Brain - Supercomputer

Computers have come a long way but they still primitive compared with our own brainpower. Our brains can handle much more information and processing than any supercomputer yet developed. The brain is so far superior to current computers that scientists seek ways to mimic its “wiring” in modern computers.

Researchers using the brain as a model place organic molecules called DDQ on a gold substrate or base as a replacement for silicon chips. These molecules have several properties that make them ideal for computers. First, current computers use just two binary signals, 0 and 1. All of the pictures, words, and links that a computer screen shows are produced from combinations of those two digits. The DDQ computer, however, uses four signals: 0, 1, 2, and 3. In addition, each molecule can connect with up to 300 others at the same time, similar to the way neurons behave in the brain. This powerful behavior is called parallel processing. In contrast, current computers typically communicate with only one circuit at a time, called linear processing. All of this means that the new DDQ computer can work much faster and more efficiently than any other computer to date. It even has the ability to analyze complex, random events such as natural calamities and epidemics.

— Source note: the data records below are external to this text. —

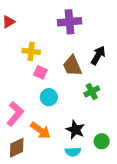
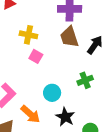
brown trapezoid: (72, 66) -> (69, 37), moved
cyan circle: (49, 97) -> (52, 93), moved

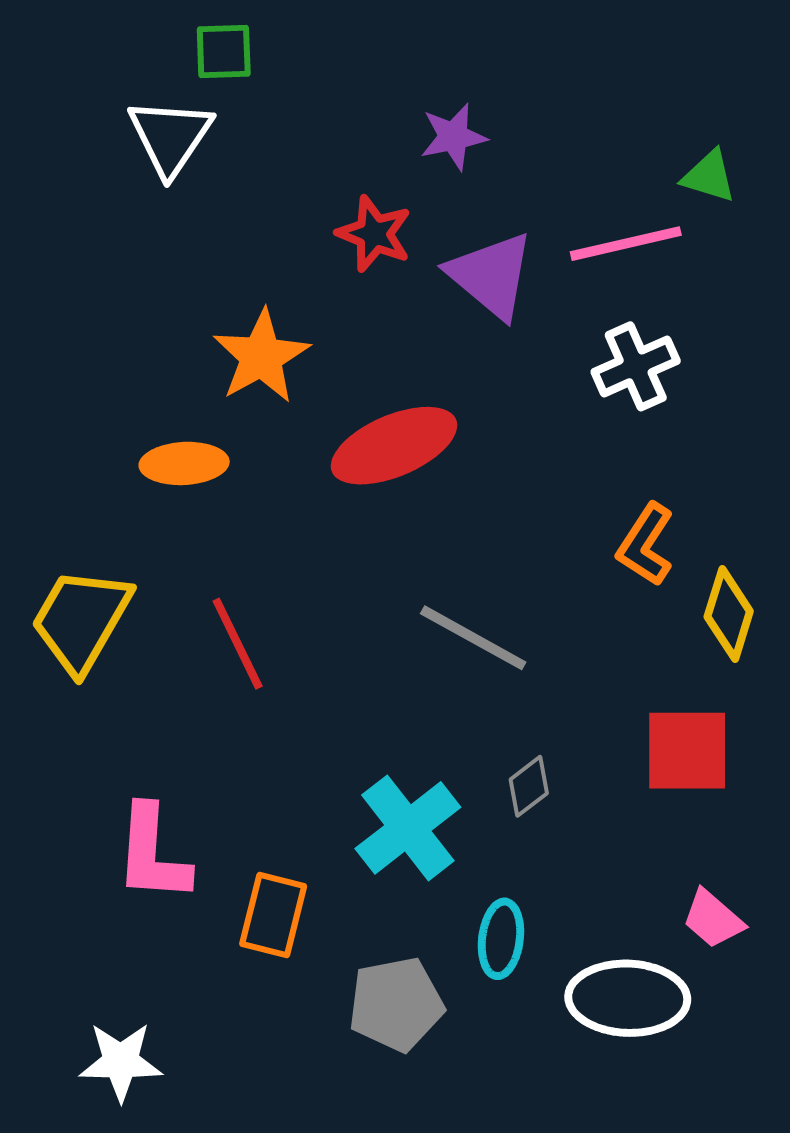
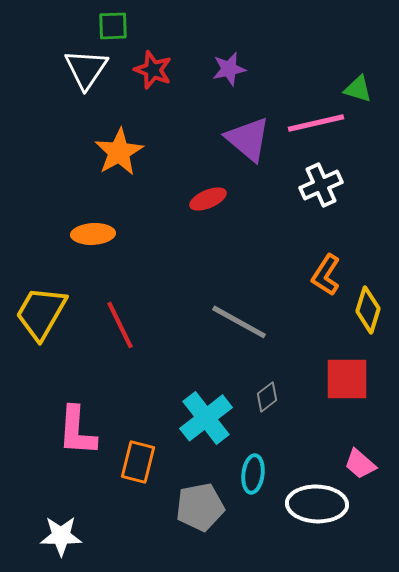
red star: (374, 234) -> (153, 70), moved
orange star: (261, 357) -> (119, 152), moved
red ellipse: (394, 446) -> (208, 199), moved, size x0.6

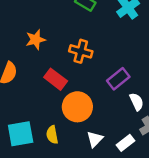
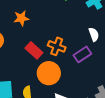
orange cross: (81, 51) -> (57, 46), moved
white semicircle: (137, 102) -> (94, 34), moved

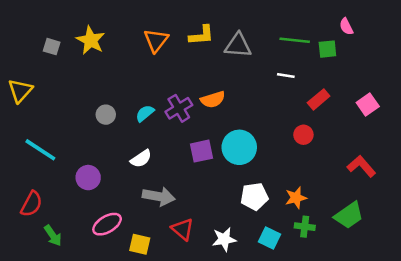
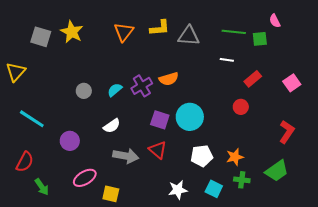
gray square: (52, 47) -> (41, 37), size x1.5
purple square: (201, 151) -> (160, 120), turned 30
red L-shape: (361, 166) -> (287, 132), turned 75
red triangle: (183, 229) -> (158, 150), moved

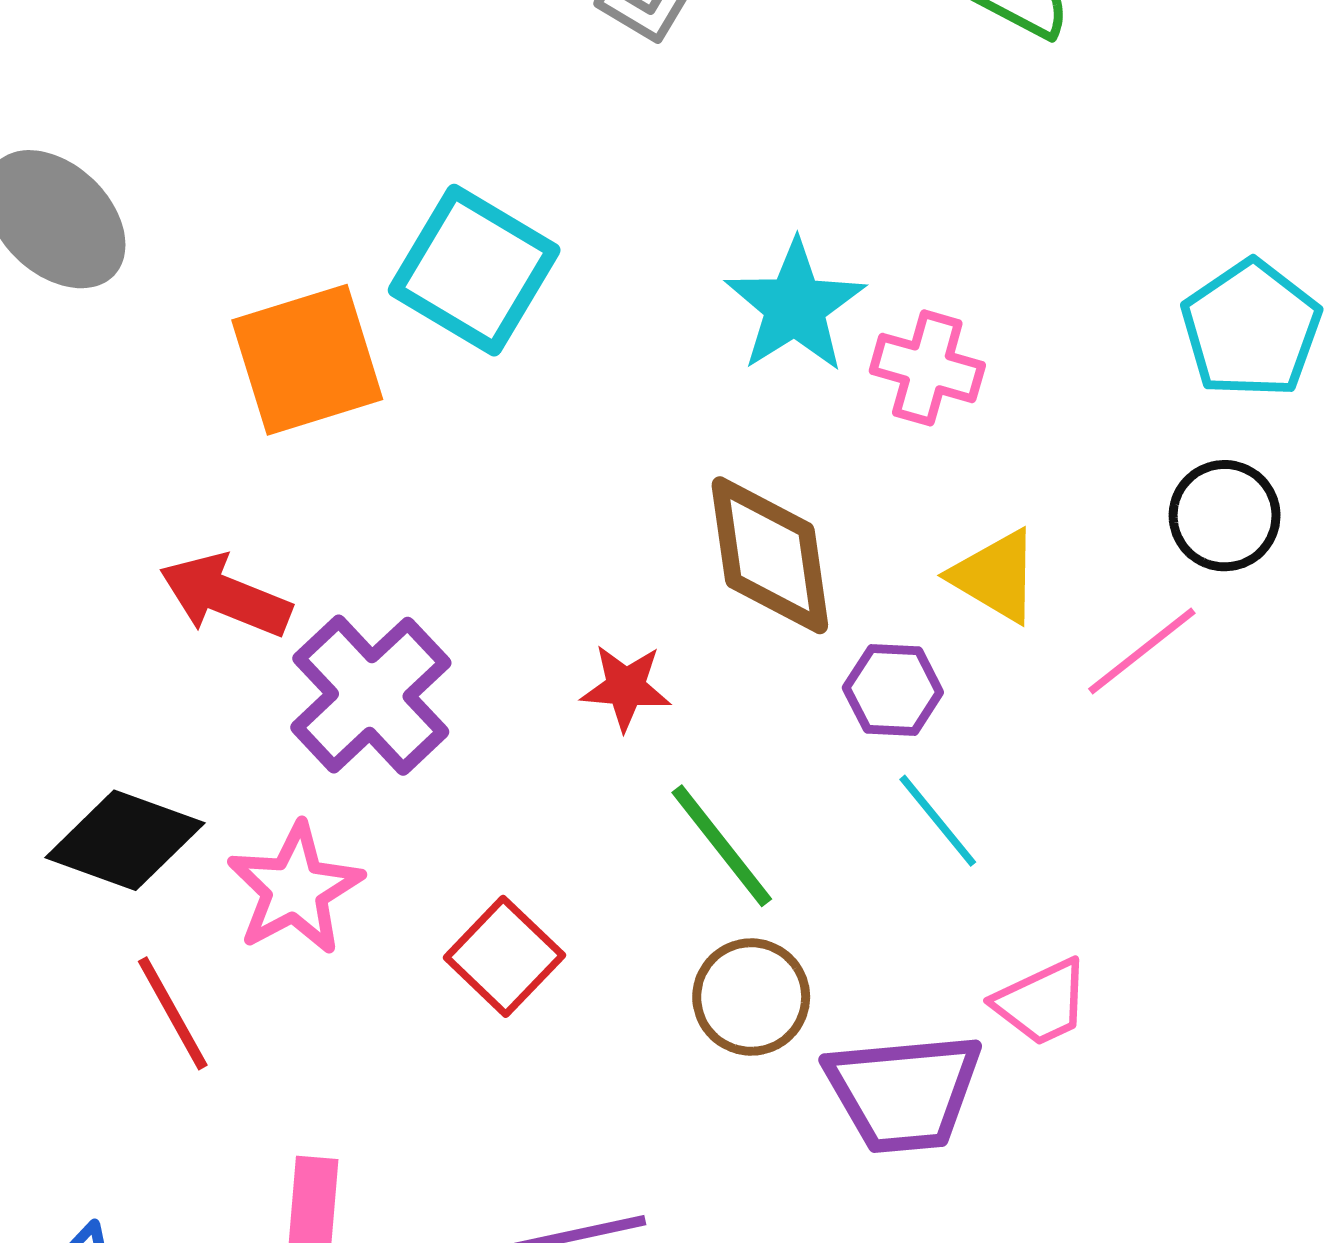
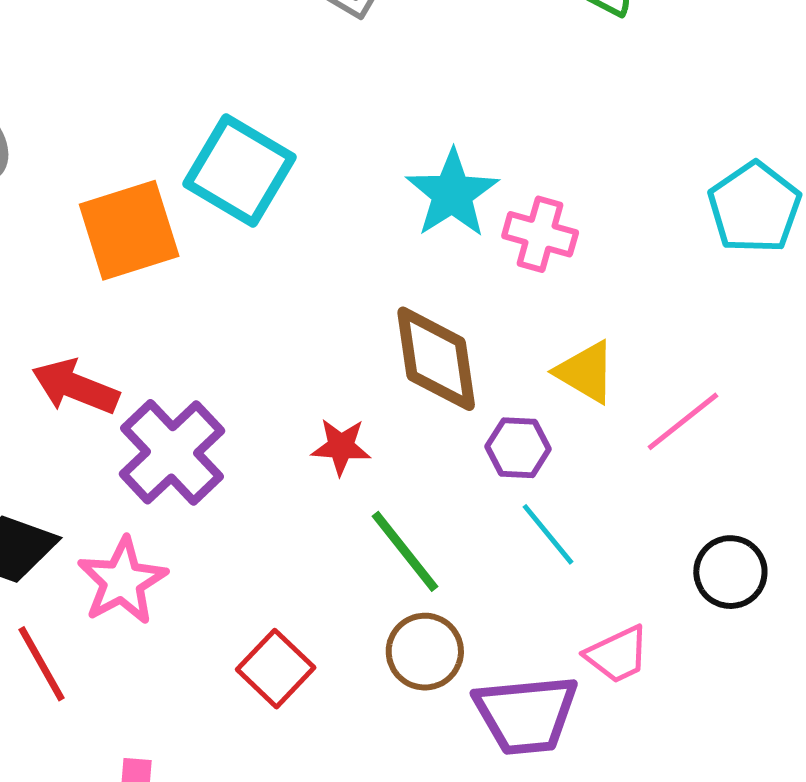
black circle: (1225, 516) -> (730, 572), moved
red square: (504, 956) -> (276, 669), moved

Computers continue to improve and the DDQ computer is a long technological leap forward. As a molecular machine it can even “heal” itself if a connection is damaged, and can organize itself into networks. Our brain, which has been working well ever since the Creation Week, is a true masterpiece. It should humble us that the best designs of human engineers are those copied from the work of the Master Designer.

Goodrich, Marcia. 2010. Lessons from the Brain: Toward an intelligent computer. Michigan Tech News.